- Education: University of Missouri (BA)
- Occupations: Actress, comedian
- Years active: 1998–present

= Brooke Dillman =

American actress and comedian

Brooke Dillman is an American actress and comedian best known as a series regular on the sketch comedy show Blue Collar TV.

==Early life and education==
Dillman earned a Bachelor of Arts degree at the University of Missouri in 1988.

== Career ==
While in Chicago, Dillman created several of her favorite characters in the local theater scene, including stints at the Factory Theatre and the Organic Theatre. She then moved to Los Angeles in 1998 and was featured in TV commercials prior to being cast as a regular on the variety series The Wayne Brady Show.

Other roles followed, such as the weather-casting nun, Sister Brenda Trogman, in NBC's Good Morning, Miami, a blind date for Michael Scott in the NBC's The Office episode "Chair Model" from season 4, and a recurring role on HBO's Six Feet Under. Dillman has appeared in the feature films National Lampoon's Barely Legal, Larceny, Pot of Gold, and Superbad.

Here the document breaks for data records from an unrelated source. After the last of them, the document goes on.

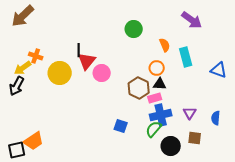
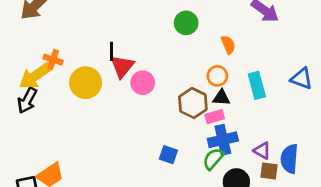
cyan rectangle: (186, 57) -> (257, 85), moved
yellow arrow: (23, 68) -> (35, 76), size x1.4
purple triangle: (190, 113) -> (262, 151), moved, turned -32
blue semicircle: (216, 118) -> (289, 159), moved, size x1.5

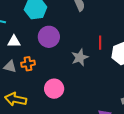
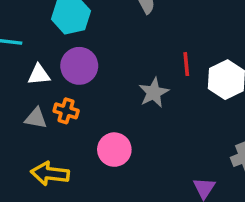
purple circle: (49, 37) -> (79, 66), moved
orange cross: (28, 64) -> (66, 111), turned 32

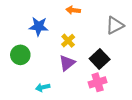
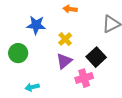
pink cross: (98, 82) -> (84, 78), moved
cyan arrow: (43, 87) -> (32, 87), moved

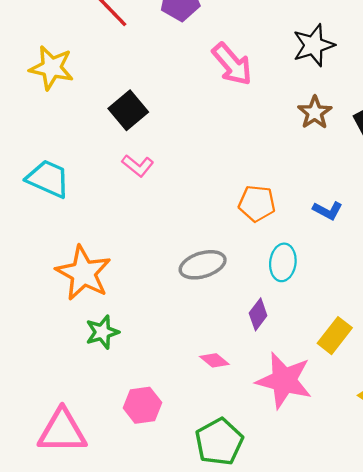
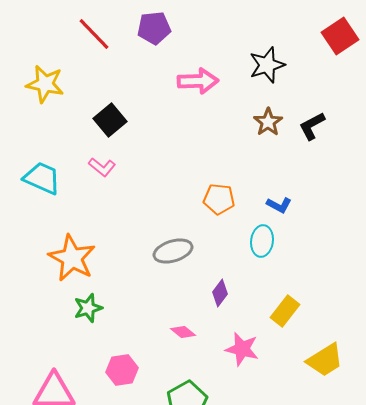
pink arrow: (232, 64) -> (198, 81), turned -51
pink L-shape: (138, 166) -> (102, 167), moved
cyan ellipse: (283, 262) -> (262, 241), moved
pink star: (284, 380) -> (242, 349), size x0.7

After the final season of the sketch comedy TV series Blue Collar TV, in which she was a regular cast member, Dillman reunited with Blue Collar comedian Larry the Cable Guy in his film Larry the Cable Guy: Health Inspector.
She also appeared on the YouTube comedy-mystery web series Where the Bears Are in Episode 7, "A Bear and Honey", as Honey Garrett.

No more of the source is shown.